Algorithms for Computational Biology

This project will investigate algorithm design and analysis for a fascinating and important problem in computational biology. The research addresses something called the “Cophylogeny Reconstruction Problem”—the problem of determining how two species may have coevolved.

This research involves designing and analyzing algorithms, implementing these algorithms as software tools that can be used by practicing biologists, and working closely with biologists to analyze real biological data.

The Cophylogeny Reconstruction Problem

We are given the phylogenetic tree (also known as an evolutionary tree) for some group of "host" species (e.g. gophers) and a second phylogenetic tree for a group of "parasite" species (e.g. lice); we believe that the two species coevolved.

The two trees have the current species as their leaves and the internal nodes are hypothesized ancestral species which no longer exist. In addition to these two trees, we are given a mapping between the leaves of the parasite tree to the leaves of the host tree, indicating the parasite species that are currently specialized to the the existing host species.

These two trees are almost never completely identical in their structure. (That is, they are not isomorphic.) However, there are certain biologically plausible events that can explain the deviation between these two trees. The fundamental question is "what is the most plausible set of events that would explain the coevolution of parasite and host species?" Our research group has made some progress on this problem (including a recent paper to appear in the Journal of Computational Biology and a new software tool called Jane) but there are many interesting issues that have not yet been resolved. Ultimately, we would like to develop general algorithms and software tools that would allow evolutionary biologists to investigate any host/parasite pair of phylogenetic trees.

Mentor: Professor Ran Libeskind-Hadas

Ran has been a professor at Harvey Mudd since 1993. His general research interests are in algorithm design and analysis.
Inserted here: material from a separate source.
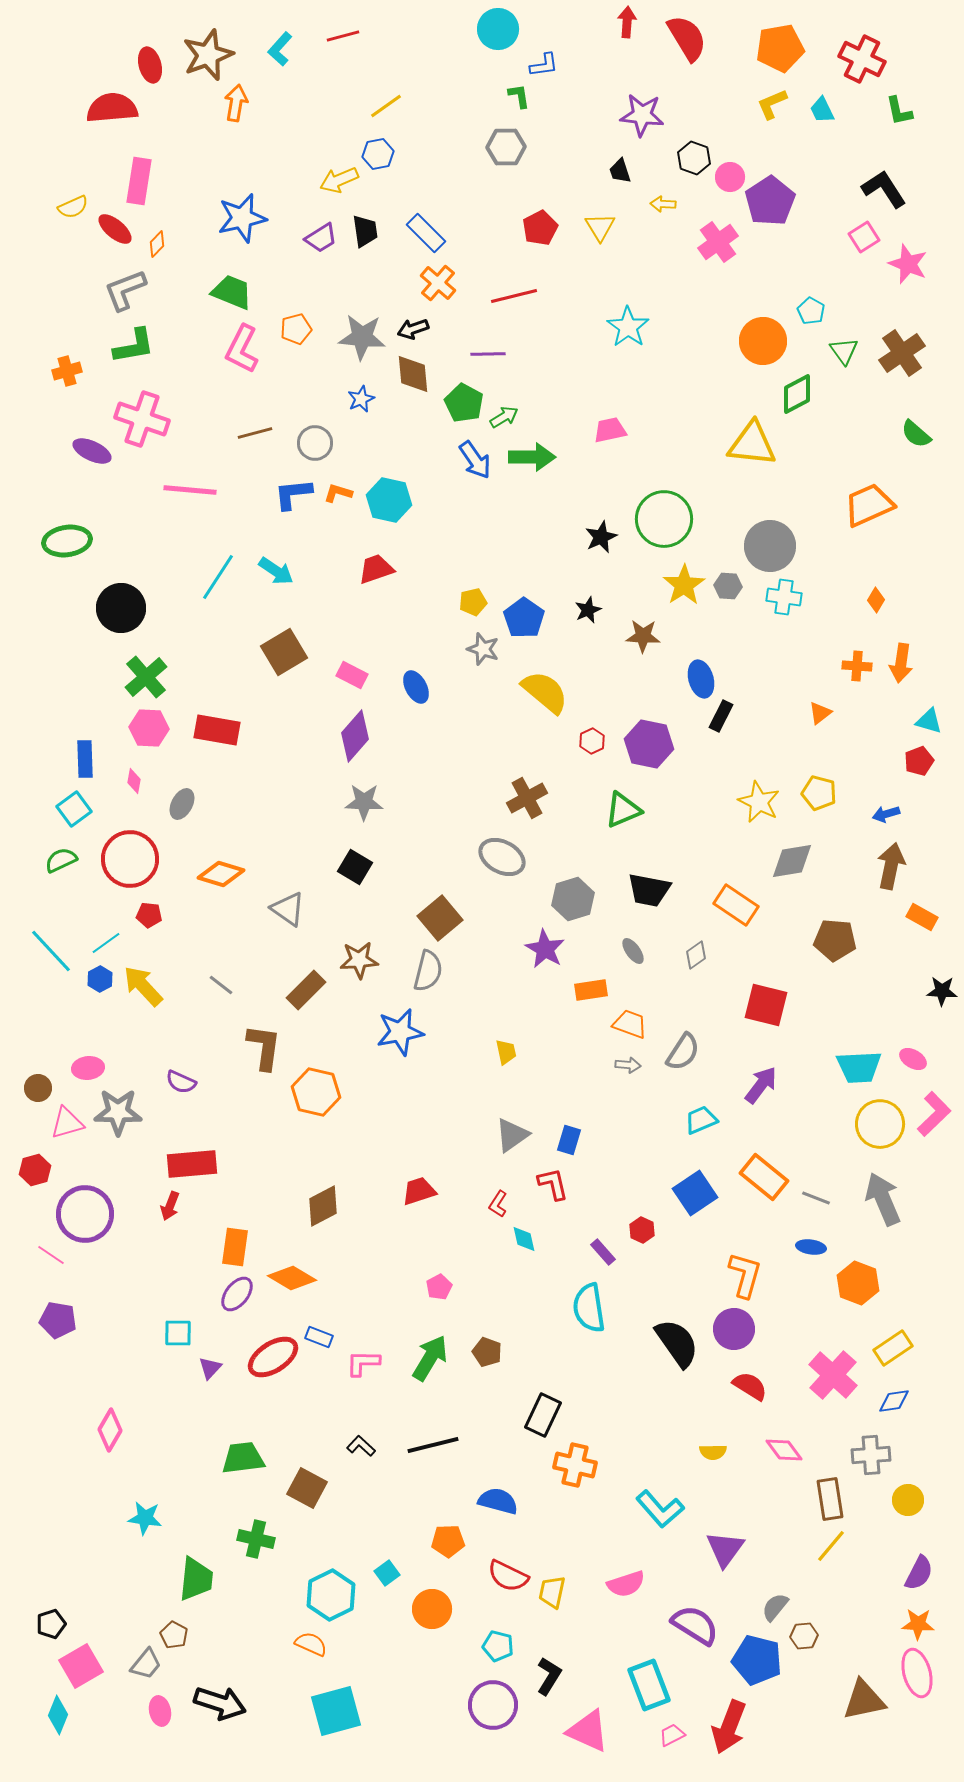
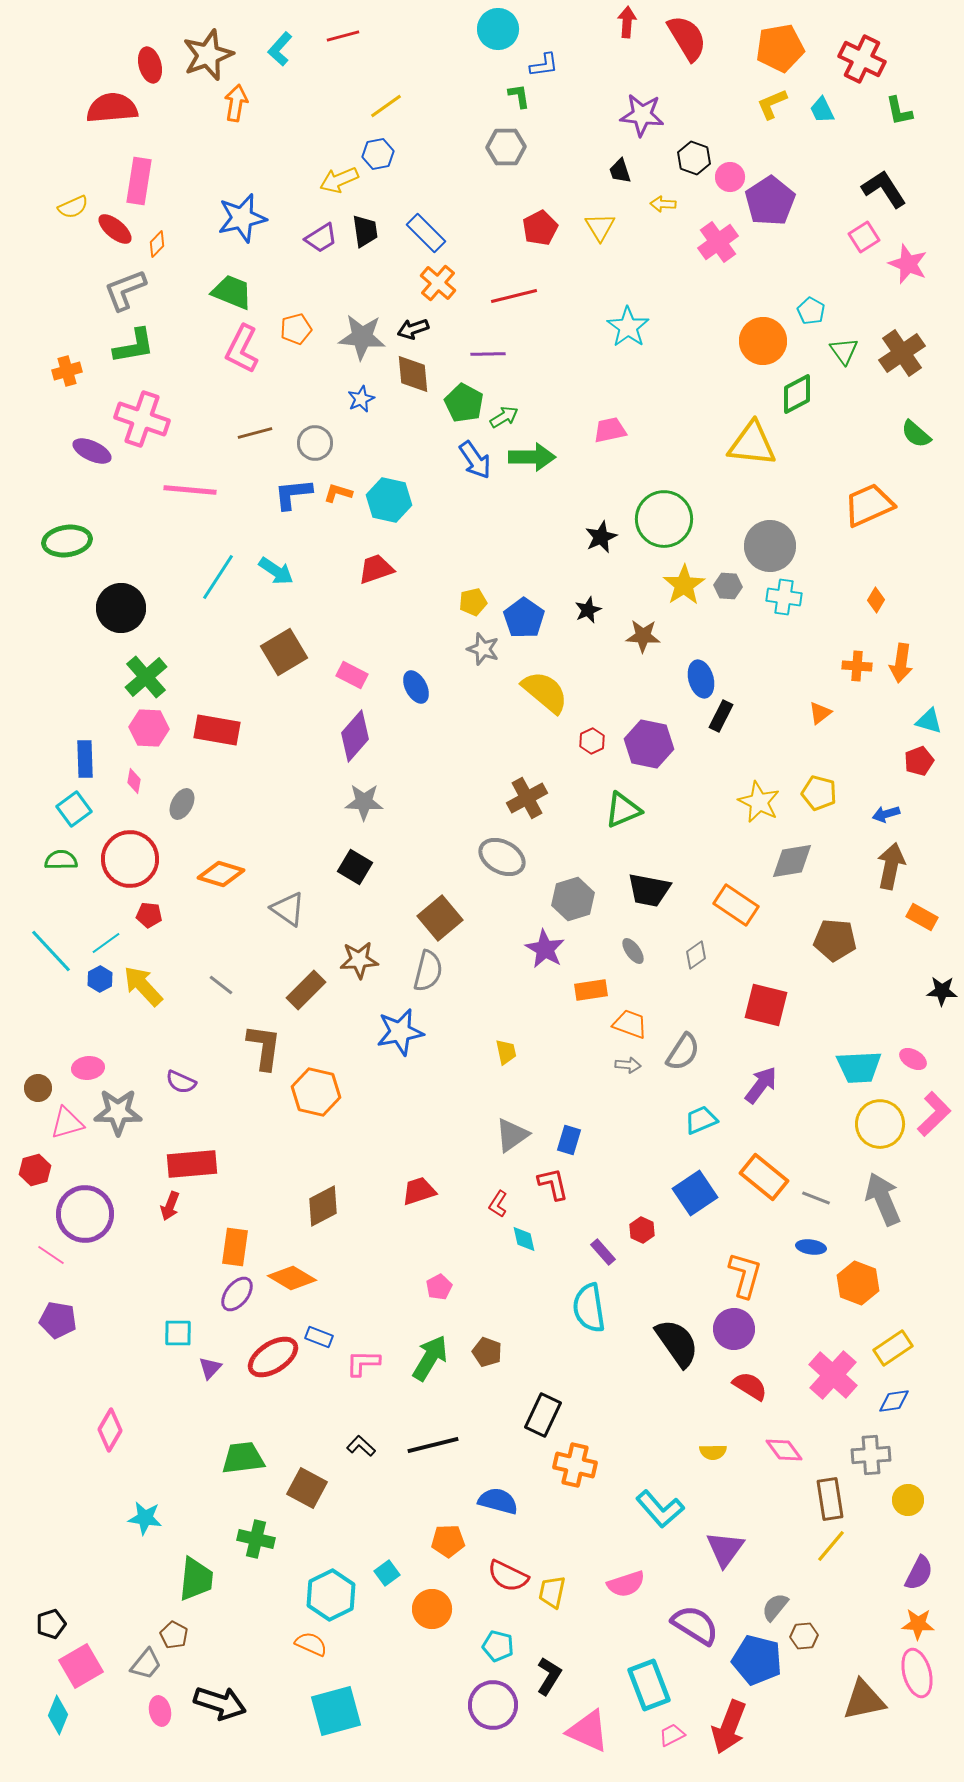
green semicircle at (61, 860): rotated 24 degrees clockwise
He has recently begun working on algorithmic problems in computational biology. He received is B.A. in applied mathematics from Harvard University and his M.S. and Ph.D. in computer science from the University of Illinois at Urbana-Champaign. In addition to research and teaching, he enjoys hiking, biking, and playing with his two children.


Required Background

Students working on this project should have completed an undergraduate course in algorithms. In particular, familiarity with algorithm design paradigms such as dynamic programming are important as are knowledge of basic graph algorithms (e.g. shortest path algorithms, network flow, etc.). Some exposure to the theory of NP-completeness is desirable but not absolutely required. Applicants should clearly indicate all courses and experiences related to discrete mathematics, algorithms, and complexity theory.